`cblas_sbgemm` extremely slow on WSL & AMD CPU

moderato commented 5 months ago

Hello, I'm trying to run cblas_sbgemm on WSL & AMD CPU but find it extremely slow, e.g. 30x slower than cblas_sgemm. Anyone knows how to debug and solve this issue?

Related issue (run on Anaconda Prompt): https://github.com/OpenMathLib/OpenBLAS/issues/4672

System info:

Architecture:            x86_64
  CPU op-mode(s):        32-bit, 64-bit
  Address sizes:         48 bits physical, 48 bits virtual
  Byte Order:            Little Endian
CPU(s):                  12
  On-line CPU(s) list:   0-11
Vendor ID:               AuthenticAMD
  Model name:            AMD Ryzen 5 7640HS w/ Radeon 760M Graphics
    CPU family:          25
    Model:               116
    Thread(s) per core:  2
    Core(s) per socket:  6
    Socket(s):           1
    Stepping:            1
    BogoMIPS:            8583.32
    Flags:               fpu vme de pse tsc msr pae mce cx8 apic sep mtrr pge mca cmov pat pse36 clflush mmx fxsr sse ss
                         e2 ht syscall nx mmxext fxsr_opt pdpe1gb rdtscp lm constant_tsc rep_good nopl tsc_reliable nons
                         top_tsc cpuid extd_apicid pni pclmulqdq ssse3 fma cx16 sse4_1 sse4_2 movbe popcnt aes xsave avx
                          f16c rdrand hypervisor lahf_lm cmp_legacy svm cr8_legacy abm sse4a misalignsse 3dnowprefetch o
                         svw topoext perfctr_core ssbd ibrs ibpb stibp vmmcall fsgsbase bmi1 avx2 smep bmi2 erms invpcid
                          avx512f avx512dq rdseed adx smap avx512ifma clflushopt clwb avx512cd sha_ni avx512bw avx512vl
                         xsaveopt xsavec xgetbv1 xsaves avx512_bf16 clzero xsaveerptr arat npt nrip_save tsc_scale vmcb_
                         clean flushbyasid decodeassists pausefilter pfthreshold v_vmsave_vmload avx512vbmi umip avx512_
                         vbmi2 gfni vaes vpclmulqdq avx512_vnni avx512_bitalg avx512_vpopcntdq rdpid
Virtualization features:
  Virtualization:        AMD-V
  Hypervisor vendor:     Microsoft
  Virtualization type:   full
Caches (sum of all):
  L1d:                   192 KiB (6 instances)
  L1i:                   192 KiB (6 instances)
  L2:                    6 MiB (6 instances)
  L3:                    16 MiB (1 instance)
Vulnerabilities:
  Gather data sampling:  Not affected
  Itlb multihit:         Not affected
  L1tf:                  Not affected
  Mds:                   Not affected
  Meltdown:              Not affected
  Mmio stale data:       Not affected
  Retbleed:              Not affected
  Spec rstack overflow:  Mitigation; safe RET, no microcode
  Spec store bypass:     Mitigation; Speculative Store Bypass disabled via prctl and seccomp
  Spectre v1:            Mitigation; usercopy/swapgs barriers and __user pointer sanitization
  Spectre v2:            Mitigation; Retpolines, IBPB conditional, IBRS_FW, STIBP conditional, RSB filling, PBRSB-eIBRS
                         Not affected
  Srbds:                 Not affected
  Tsx async abort:       Not affected

Build command:

cmake -DBUILD_BFLOAT16=ON -DBUILD_WITHOUT_LAPACK=yes -DNOFORTRAN=1 ..
make -j16
make install

martin-frbg commented 5 months ago

it's not quite clear to me here how you got around the internal compiler error mentioned in your other ticket ? and did you get a library with "zen" in the name (meaning autodetection of cpu type worked) - or if you did a DYNAMIC_ARCH build, what cpu type gets reported when you set OPENBLAS_VERBOSE=2 in the environment ?

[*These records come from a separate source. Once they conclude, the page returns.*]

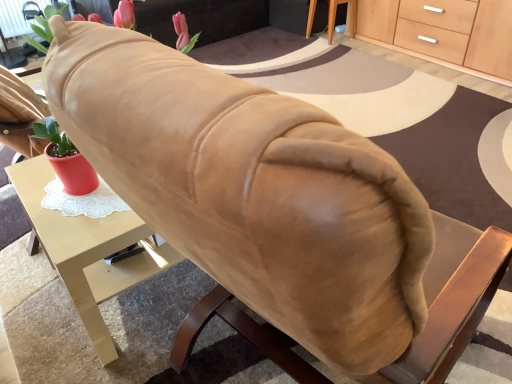 Question: Is light wood/wooden cabinet at upper right spatially inside wooden table at lower right, or outside of it?

Choices:
 (A) outside
 (B) inside

Answer: (A)

Question: From a real-world perspective, is light wood/wooden cabinet at upper right above or below wooden table at lower right?

Choices:
 (A) below
 (B) above

Answer: (B)

Question: Estimate the real-world distances between objects in this image. Which object is closer to the matte gold desk at center?

Choices:
 (A) wooden table at lower right
 (B) light wood/wooden cabinet at upper right
 (C) suede-like beige couch at upper center

Answer: (C)

Question: Estimate the real-world distances between objects in this image. Which object is farther from the wooden table at lower right?

Choices:
 (A) matte gold desk at center
 (B) suede-like beige couch at upper center
 (C) light wood/wooden cabinet at upper right

Answer: (A)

moderato commented 5 months ago

it's not quite clear to me here how you got around the internal compiler error mentioned in your other ticket ? and did you get a library with "zen" in the name (meaning autodetection of cpu type worked) - or if you did a DYNAMIC_ARCH build, what cpu type gets reported when you set OPENBLAS_VERBOSE=2 in the environment ?

Thanks for the reply. With either autodetection or DYNAMIC_ARCH turned on on WSL I got "cooperlake" instead of "zen" which is weird. On WSL at least it built, while with Anaconda Prompt it failed like I wrote in the other ticket.

Looks like When I use the built OpenBLAS library to build my code with cblas_sbgemm no AVX-512 related instructions are included in the object file.

martin-frbg commented 5 months ago

Cooperlake would currently be correct for Zen4 (to make use of the AVX512BF16 instructions) but no AVX512 seen in the build is suspicious. I would think LLVM supports it, only a plain VS build would use slower C codes for everything

martin-frbg commented 5 months ago

As far as I can tell, the AVX512 code paths should be taken (unless there is an error in your input data that gets caught in the interface/gemm.c code before calling the actual BLAS kernel for SBGEMM). Unfortunately I won't have access to Ryzen4 hardware until the weekend. Does the "test_sbgemm" executable in the test folder (comparing SGEMM and SBGEMM results) work for you without raising an error ?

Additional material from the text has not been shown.